Дойдя до двери, очень удивленная, что я не собираюсь ее провожать, она протянула мне щеку, находя, что теперь вовсе не требуется грубого физического желания для того, чтобы мы поцеловались. Так как короткие отношения, в которые мы только что вступили, приводят иногда к задушевной близости и полному единению сердец, то Альбертина сочла своим долгом импровизировать и прибавить на мгновение к поцелуям, которыми мы обменялись на постели, чувство, знаком которого они бы являлись для рыцаря и его дамы в представлении какого-нибудь средневекового жонглера.
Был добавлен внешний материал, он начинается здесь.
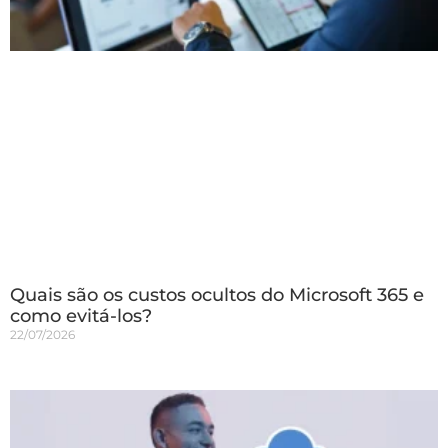
Quais são os custos ocultos do Microsoft 365 e
como evitá-los?
22/07/2026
Когда меня покинула юная пикардиянка, которую мог бы изваять скульптор на паперти церкви Сент-Андре-де-Шан, Франсуаза принесла мне письмо, наполнившее меня радостью, потому что оно было от г-жи де Стермарья, которая принимала мое приглашение вместе пообедать. От г-жи де Стермарья, то есть для меня больше, чем от действительной г-жи де Стермарья, — от той, о ком я думал весь день до прихода Альбертины. Как ужасно обманывает любовь, когда она у нас начинается не с женщиной, принадлежащей внешнему миру, а с куклой, сидящей в нашем мозгу, единственной, впрочем, которая всегда находится в нашем распоряжении, единственной, которой мы будем обладать и которую произвол воспоминания, почти столь же неограниченный, как произвол воображения, способен сделать настолько же отличной от реальной женщины, как был отличен для меня Бальбек моих грез от действительного Бальбека; искусственное создание, на которое мало-помалу мы заставим походить, себе же на муку, реальную женщину.